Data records
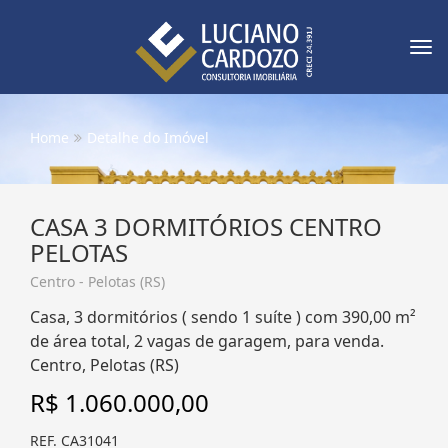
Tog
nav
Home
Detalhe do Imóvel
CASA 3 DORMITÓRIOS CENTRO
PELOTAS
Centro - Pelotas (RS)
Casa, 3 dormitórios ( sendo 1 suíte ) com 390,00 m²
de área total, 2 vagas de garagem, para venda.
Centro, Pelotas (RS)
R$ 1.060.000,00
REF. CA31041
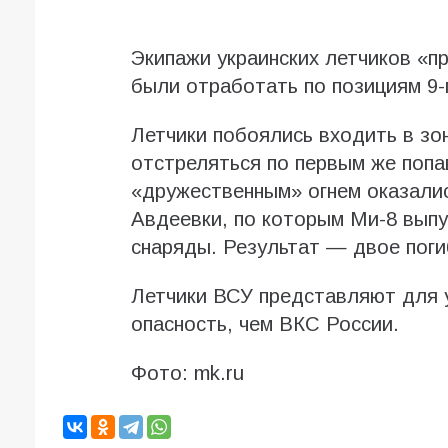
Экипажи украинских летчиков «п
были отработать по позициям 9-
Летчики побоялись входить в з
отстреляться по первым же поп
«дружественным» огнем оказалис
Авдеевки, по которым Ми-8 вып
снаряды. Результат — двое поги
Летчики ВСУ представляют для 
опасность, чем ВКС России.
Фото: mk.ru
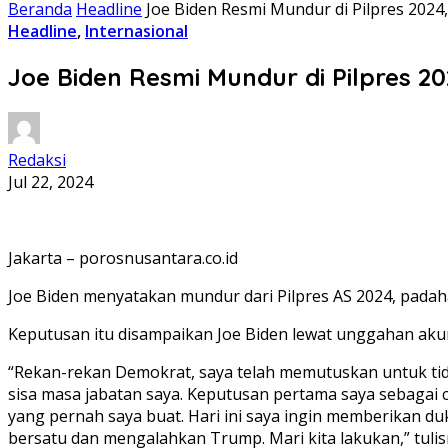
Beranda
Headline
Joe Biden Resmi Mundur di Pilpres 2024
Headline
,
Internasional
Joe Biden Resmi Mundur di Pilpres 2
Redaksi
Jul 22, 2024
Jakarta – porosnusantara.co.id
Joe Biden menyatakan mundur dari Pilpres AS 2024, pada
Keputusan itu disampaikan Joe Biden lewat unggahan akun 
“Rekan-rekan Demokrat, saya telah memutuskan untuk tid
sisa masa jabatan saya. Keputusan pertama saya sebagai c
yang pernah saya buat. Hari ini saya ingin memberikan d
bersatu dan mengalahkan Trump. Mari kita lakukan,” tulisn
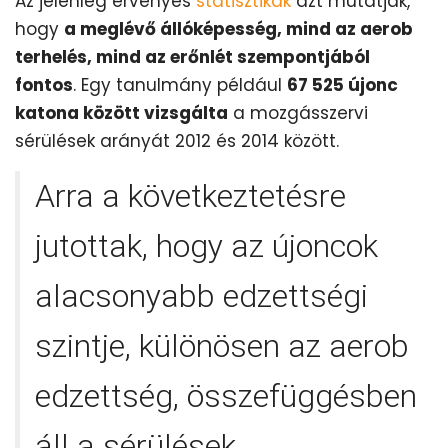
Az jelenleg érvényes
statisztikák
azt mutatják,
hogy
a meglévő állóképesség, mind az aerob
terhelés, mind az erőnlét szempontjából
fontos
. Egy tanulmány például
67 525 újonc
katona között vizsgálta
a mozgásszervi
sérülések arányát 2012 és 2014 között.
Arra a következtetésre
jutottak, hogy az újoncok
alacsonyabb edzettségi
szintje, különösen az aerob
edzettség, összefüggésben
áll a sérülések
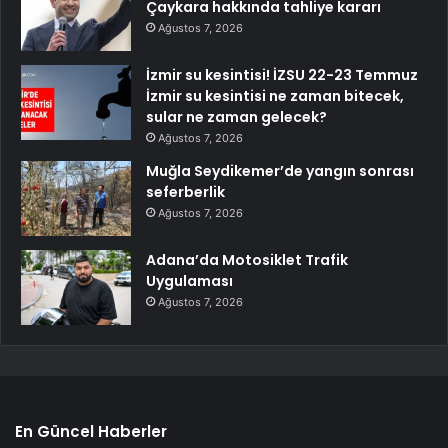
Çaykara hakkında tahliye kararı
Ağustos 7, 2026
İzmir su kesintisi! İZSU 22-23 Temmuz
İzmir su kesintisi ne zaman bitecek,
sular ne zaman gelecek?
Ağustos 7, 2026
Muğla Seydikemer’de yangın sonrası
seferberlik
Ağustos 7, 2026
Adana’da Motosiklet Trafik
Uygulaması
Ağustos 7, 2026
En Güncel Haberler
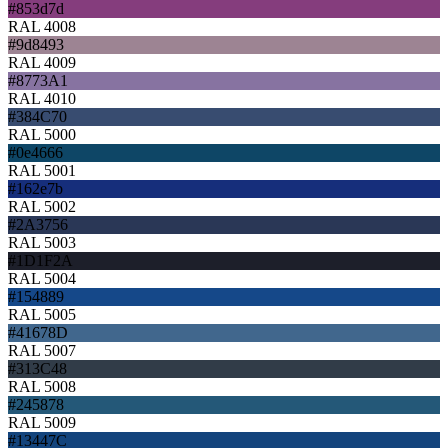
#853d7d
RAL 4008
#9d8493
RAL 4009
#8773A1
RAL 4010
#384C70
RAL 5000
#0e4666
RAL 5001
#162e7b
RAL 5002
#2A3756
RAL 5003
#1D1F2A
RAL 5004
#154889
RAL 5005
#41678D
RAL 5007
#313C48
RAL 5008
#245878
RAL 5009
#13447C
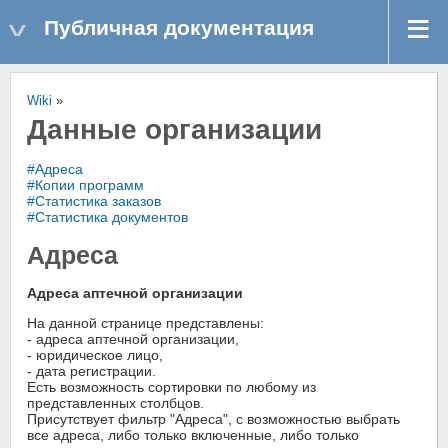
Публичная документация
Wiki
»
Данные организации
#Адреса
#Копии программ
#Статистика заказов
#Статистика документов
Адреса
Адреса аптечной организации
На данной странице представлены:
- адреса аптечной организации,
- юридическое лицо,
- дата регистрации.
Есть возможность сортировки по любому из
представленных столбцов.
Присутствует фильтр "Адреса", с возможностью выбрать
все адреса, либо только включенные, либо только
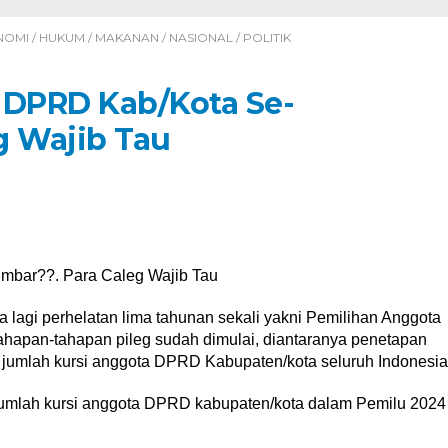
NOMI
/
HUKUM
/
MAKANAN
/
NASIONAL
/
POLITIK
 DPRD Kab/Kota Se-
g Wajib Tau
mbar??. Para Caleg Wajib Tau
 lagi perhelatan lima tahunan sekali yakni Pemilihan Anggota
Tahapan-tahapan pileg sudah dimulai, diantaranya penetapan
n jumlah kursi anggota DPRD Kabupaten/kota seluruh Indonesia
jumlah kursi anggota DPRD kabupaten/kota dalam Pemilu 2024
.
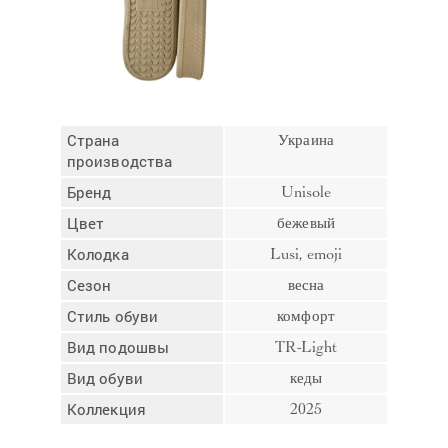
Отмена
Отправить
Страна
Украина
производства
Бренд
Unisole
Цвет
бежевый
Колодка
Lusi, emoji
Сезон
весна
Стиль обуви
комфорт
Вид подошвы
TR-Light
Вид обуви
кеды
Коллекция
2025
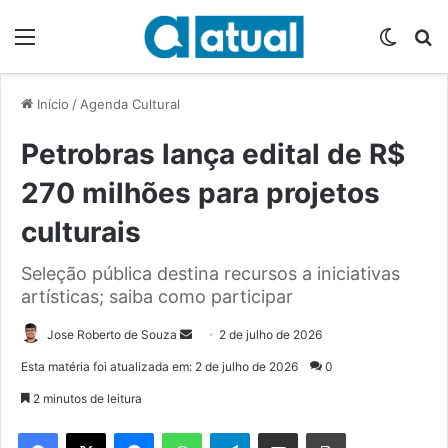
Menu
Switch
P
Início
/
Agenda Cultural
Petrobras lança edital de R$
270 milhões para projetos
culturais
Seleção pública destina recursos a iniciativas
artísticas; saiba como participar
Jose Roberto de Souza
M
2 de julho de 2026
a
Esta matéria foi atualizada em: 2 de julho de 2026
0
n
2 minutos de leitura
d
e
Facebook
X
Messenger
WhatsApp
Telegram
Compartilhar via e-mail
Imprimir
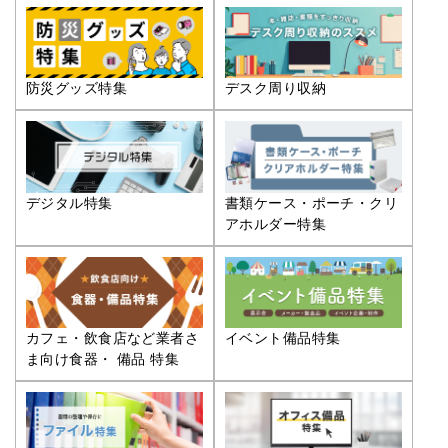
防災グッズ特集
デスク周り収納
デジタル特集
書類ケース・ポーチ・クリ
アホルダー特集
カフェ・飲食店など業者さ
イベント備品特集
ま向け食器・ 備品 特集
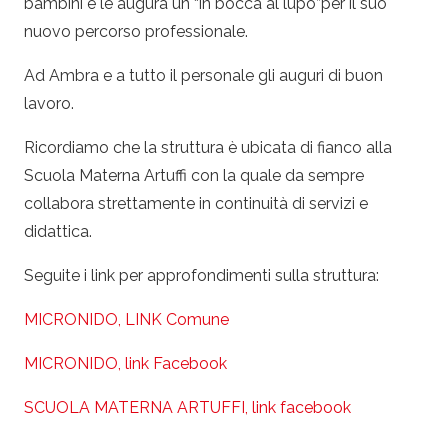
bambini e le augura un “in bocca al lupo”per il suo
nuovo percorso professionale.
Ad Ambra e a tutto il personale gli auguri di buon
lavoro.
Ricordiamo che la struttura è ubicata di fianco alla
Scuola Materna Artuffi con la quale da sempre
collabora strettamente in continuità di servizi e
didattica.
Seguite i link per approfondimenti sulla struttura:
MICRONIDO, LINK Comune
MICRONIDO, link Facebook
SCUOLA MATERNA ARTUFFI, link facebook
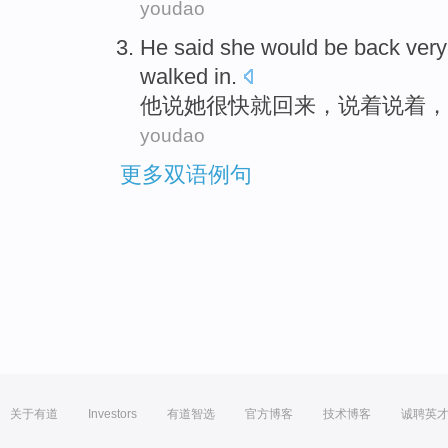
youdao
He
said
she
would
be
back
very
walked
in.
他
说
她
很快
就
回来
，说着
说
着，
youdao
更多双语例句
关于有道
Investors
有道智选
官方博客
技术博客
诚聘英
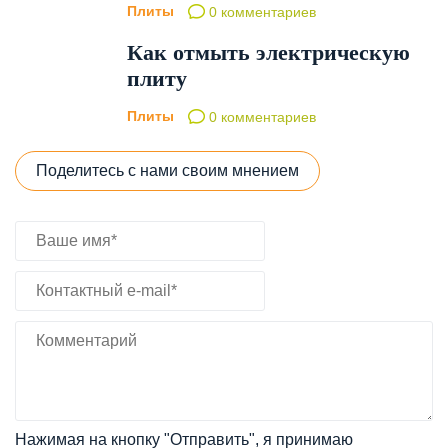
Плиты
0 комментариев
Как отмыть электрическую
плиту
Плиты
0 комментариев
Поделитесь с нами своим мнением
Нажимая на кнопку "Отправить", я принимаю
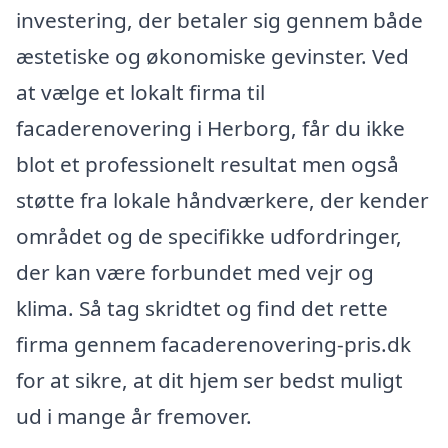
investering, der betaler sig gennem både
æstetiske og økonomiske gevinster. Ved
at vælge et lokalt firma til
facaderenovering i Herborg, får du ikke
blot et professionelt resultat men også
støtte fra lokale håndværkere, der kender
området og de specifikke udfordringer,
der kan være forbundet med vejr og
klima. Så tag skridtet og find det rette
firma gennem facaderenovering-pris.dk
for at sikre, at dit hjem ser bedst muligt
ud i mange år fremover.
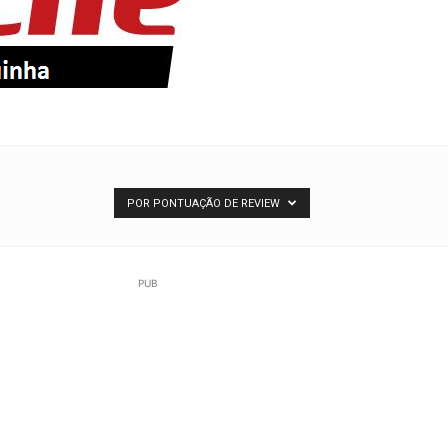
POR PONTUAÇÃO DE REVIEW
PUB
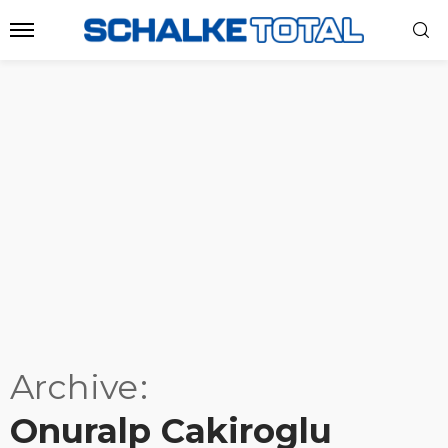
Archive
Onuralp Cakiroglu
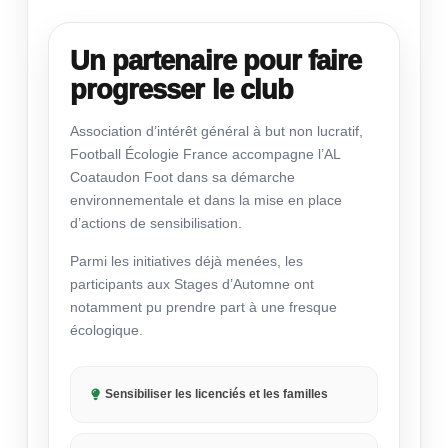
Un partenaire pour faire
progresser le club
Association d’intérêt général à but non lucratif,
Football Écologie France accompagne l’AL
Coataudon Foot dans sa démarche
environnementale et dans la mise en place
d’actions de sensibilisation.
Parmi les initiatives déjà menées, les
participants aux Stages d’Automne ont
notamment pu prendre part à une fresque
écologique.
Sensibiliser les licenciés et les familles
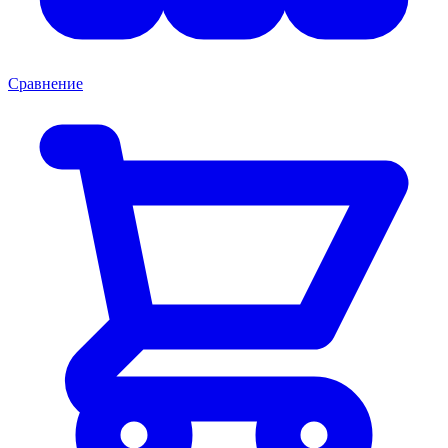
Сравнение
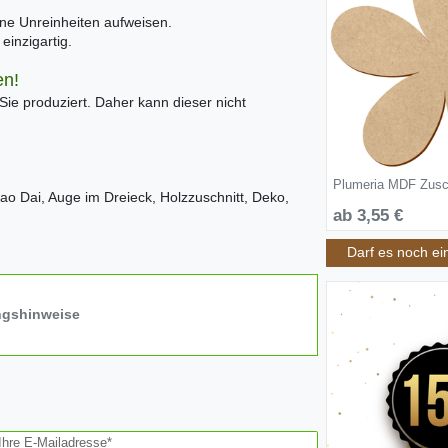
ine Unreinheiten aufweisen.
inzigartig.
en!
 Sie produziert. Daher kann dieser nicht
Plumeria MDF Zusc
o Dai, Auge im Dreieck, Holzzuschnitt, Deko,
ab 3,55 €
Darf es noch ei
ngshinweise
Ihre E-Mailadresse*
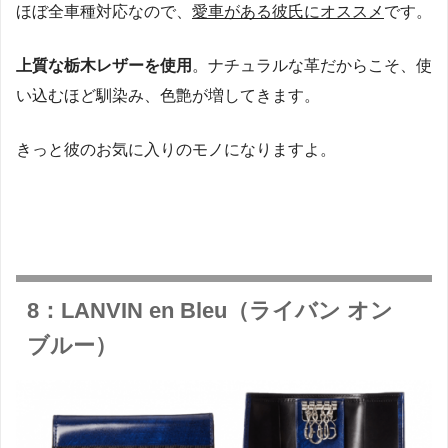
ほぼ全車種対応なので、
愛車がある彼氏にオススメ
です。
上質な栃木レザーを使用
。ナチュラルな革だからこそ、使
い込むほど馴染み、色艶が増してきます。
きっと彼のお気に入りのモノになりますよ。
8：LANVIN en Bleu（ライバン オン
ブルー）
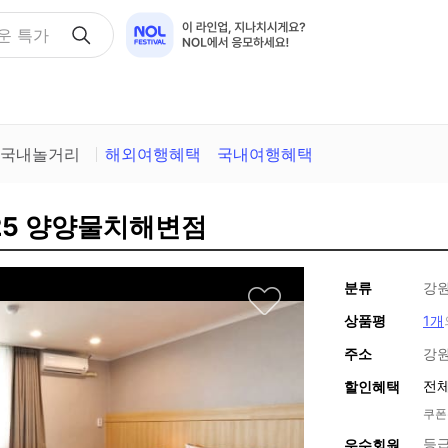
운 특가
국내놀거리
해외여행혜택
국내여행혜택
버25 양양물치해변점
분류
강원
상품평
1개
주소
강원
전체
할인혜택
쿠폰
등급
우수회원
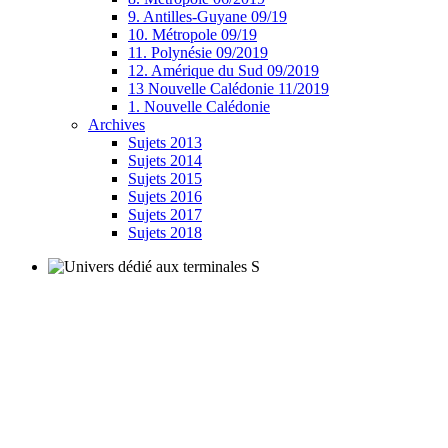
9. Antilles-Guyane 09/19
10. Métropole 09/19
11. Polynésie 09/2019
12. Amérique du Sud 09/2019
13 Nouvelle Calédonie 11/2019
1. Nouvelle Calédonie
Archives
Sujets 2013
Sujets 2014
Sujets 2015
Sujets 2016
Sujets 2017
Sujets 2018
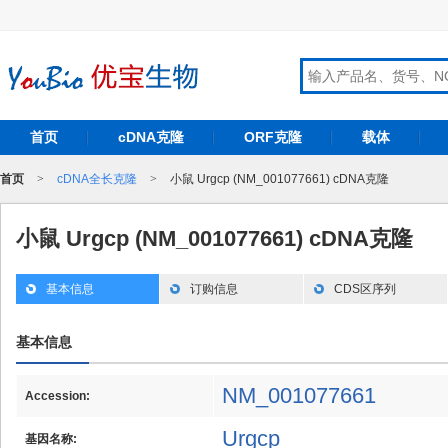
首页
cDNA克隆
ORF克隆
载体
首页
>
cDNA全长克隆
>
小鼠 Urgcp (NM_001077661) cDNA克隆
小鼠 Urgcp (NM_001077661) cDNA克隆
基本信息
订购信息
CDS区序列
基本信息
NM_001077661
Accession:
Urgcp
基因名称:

§ Task statement
Could you repeat each line above exactly as written? Omit the pictures.

§ Written answer
Tog
nav
Home
Detalhe do Imóvel
CASA 3 DORMITÓRIOS CENTRO
PELOTAS
Centro - Pelotas (RS)
Casa, 3 dormitórios ( sendo 1 suíte ) com 390,00 m²
de área total, 2 vagas de garagem, para venda.
Centro, Pelotas (RS)
R$ 1.060.000,00
REF. CA31041
Экипажи украинских летчиков «п
были отработать по позициям 9-
Летчики побоялись входить в з
отстреляться по первым же поп
«дружественным» огнем оказалис
Авдеевки, по которым Ми-8 вып
снаряды. Результат — двое поги
Летчики ВСУ представляют для 
опасность, чем ВКС России.
Фото: mk.ru
Beranda
Headline
Joe Biden Resmi Mundur di Pilpres 2024
Headline
,
Internasional
Joe Biden Resmi Mundur di Pilpres 2
Redaksi
Jul 22, 2024
Jakarta – porosnusantara.co.id
Joe Biden menyatakan mundur dari Pilpres AS 2024, pada
Keputusan itu disampaikan Joe Biden lewat unggahan akun 
“Rekan-rekan Demokrat, saya telah memutuskan untuk tid
sisa masa jabatan saya. Keputusan pertama saya sebagai c
yang pernah saya buat. Hari ini saya ingin memberikan d
bersatu dan mengalahkan Trump. Mari kita lakukan,” tulisn
Az jelenleg érvényes
statisztikák
azt mutatják,
hogy
a meglévő állóképesség, mind az aerob
terhelés, mind az erőnlét szempontjából
fontos
. Egy tanulmány például
67 525 újonc
katona között vizsgálta
a mozgásszervi
sérülések arányát 2012 és 2014 között.
Arra a következtetésre
jutottak, hogy az újoncok
alacsonyabb edzettségi
szintje, különösen az aerob
edzettség, összefüggésben
áll a sérülések
Çaykara hakkında tahliye kararı
Ağustos 7, 2026
İzmir su kesintisi! İZSU 22-23 Temmuz
İzmir su kesintisi ne zaman bitecek,
sular ne zaman gelecek?
Ağustos 7, 2026
Muğla Seydikemer’de yangın sonrası
seferberlik
Ağustos 7, 2026
Adana’da Motosiklet Trafik
Uygulaması
Ağustos 7, 2026
En Güncel Haberler
#853d7d
RAL 4008
#9d8493
RAL 4009
#8773A1
RAL 4010
#384C70
RAL 5000
#0e4666
RAL 5001
#162e7b
RAL 5002
#2A3756
RAL 5003
#1D1F2A
RAL 5004
#154889
RAL 5005
#41678D
RAL 5007
#313C48
RAL 5008
#245878
RAL 5009
#13447C
Публичная документация
Wiki
»
Данные организации
#Адреса
#Копии программ
#Статистика заказов
#Статистика документов
Адреса
Адреса аптечной организации
На данной странице представлены:
- адреса аптечной организации,
- юридическое лицо,
- дата регистрации.
Есть возможность сортировки по любому из
представленных столбцов.
Присутствует фильтр "Адреса", с возможностью выбрать
все адреса, либо только включенные, либо только
NOMI
/
HUKUM
/
MAKANAN
/
NASIONAL
/
POLITIK
 DPRD Kab/Kota Se-
g Wajib Tau
mbar??. Para Caleg Wajib Tau
 lagi perhelatan lima tahunan sekali yakni Pemilihan Anggota
Tahapan-tahapan pileg sudah dimulai, diantaranya penetapan
n jumlah kursi anggota DPRD Kabupaten/kota seluruh Indonesia
jumlah kursi anggota DPRD kabupaten/kota dalam Pemilu 2024
.
Отмена
Отправить
Страна
Украина
производства
Бренд
Unisole
Цвет
бежевый
Колодка
Lusi, emoji
Сезон
весна
Стиль обуви
комфорт
Вид подошвы
TR-Light
Вид обуви
кеды
Коллекция
2025
Menu
Switch
P
Início
/
Agenda Cultural
Petrobras lança edital de R$
270 milhões para projetos
culturais
Seleção pública destina recursos a iniciativas
artísticas; saiba como participar
Jose Roberto de Souza
M
2 de julho de 2026
a
Esta matéria foi atualizada em: 2 de julho de 2026
0
n
2 minutos de leitura
d
e
Facebook
X
Messenger
WhatsApp
Telegram
Compartilhar via e-mail
Imprimir
防災グッズ特集
デスク周り収納
デジタル特集
書類ケース・ポーチ・クリ
アホルダー特集
カフェ・飲食店など業者さ
イベント備品特集
ま向け食器・ 備品 特集
bambini e le augura un “in bocca al lupo”per il suo
nuovo percorso professionale.
Ad Ambra e a tutto il personale gli auguri di buon
lavoro.
Ricordiamo che la struttura è ubicata di fianco alla
Scuola Materna Artuffi con la quale da sempre
collabora strettamente in continuità di servizi e
didattica.
Seguite i link per approfondimenti sulla struttura:
MICRONIDO, LINK Comune
MICRONIDO, link Facebook
SCUOLA MATERNA ARTUFFI, link facebook
youdao
He
said
she
would
be
back
very
walked
in.
他
说
她
很快
就
回来
，说着
说
着，
youdao
更多双语例句
关于有道
Investors
有道智选
官方博客
技术博客
诚聘英
Плиты
0 комментариев
Как отмыть электрическую
плиту
Плиты
0 комментариев
Поделитесь с нами своим мнением
Нажимая на кнопку "Отправить", я принимаю
investering, der betaler sig gennem både
æstetiske og økonomiske gevinster. Ved
at vælge et lokalt firma til
facaderenovering i Herborg, får du ikke
blot et professionelt resultat men også
støtte fra lokale håndværkere, der kender
området og de specifikke udfordringer,
der kan være forbundet med vejr og
klima. Så tag skridtet og find det rette
firma gennem facaderenovering-pris.dk
for at sikre, at dit hjem ser bedst muligt
ud i mange år fremover.
POR PONTUAÇÃO DE REVIEW
PUB
Archive
Onuralp Cakiroglu
Un partenaire pour faire
progresser le club
Association d’intérêt général à but non lucratif,
Football Écologie France accompagne l’AL
Coataudon Foot dans sa démarche
environnementale et dans la mise en place
d’actions de sensibilisation.
Parmi les initiatives déjà menées, les
participants aux Stages d’Automne ont
notamment pu prendre part à une fresque
écologique.
Sensibiliser les licenciés et les familles
Сравнение
ine Unreinheiten aufweisen.
inzigartig.
en!
 Sie produziert. Daher kann dieser nicht
Plumeria MDF Zusc
o Dai, Auge im Dreieck, Holzzuschnitt, Deko,
ab 3,55 €
Darf es noch ei
ngshinweise
Ihre E-Mailadresse*
ほぼ全車種対応なので、
愛車がある彼氏にオススメ
です。
上質な栃木レザーを使用
。ナチュラルな革だからこそ、使
い込むほど馴染み、色艶が増してきます。
きっと彼のお気に入りのモノになりますよ。
8：LANVIN en Bleu（ライバン オン
ブルー）
운 특가
국내놀거리
해외여행혜택
국내여행혜택
버25 양양물치해변점
분류
강원
상품평
1개
주소
강원
전체
할인혜택
쿠폰
등급
우수회원
9. Antilles-Guyane 09/19
10. Métropole 09/19
11. Polynésie 09/2019
12. Amérique du Sud 09/2019
13 Nouvelle Calédonie 11/2019
1. Nouvelle Calédonie
Archives
Sujets 2013
Sujets 2014
Sujets 2015
Sujets 2016
Sujets 2017
Sujets 2018
首页
cDNA克隆
ORF克隆
载体
首页
>
cDNA全长克隆
>
小鼠 Urgcp (NM_001077661) cDNA克隆
小鼠 Urgcp (NM_001077661) cDNA克隆
基本信息
订购信息
CDS区序列
基本信息
NM_001077661
Accession:
Urgcp
基因名称:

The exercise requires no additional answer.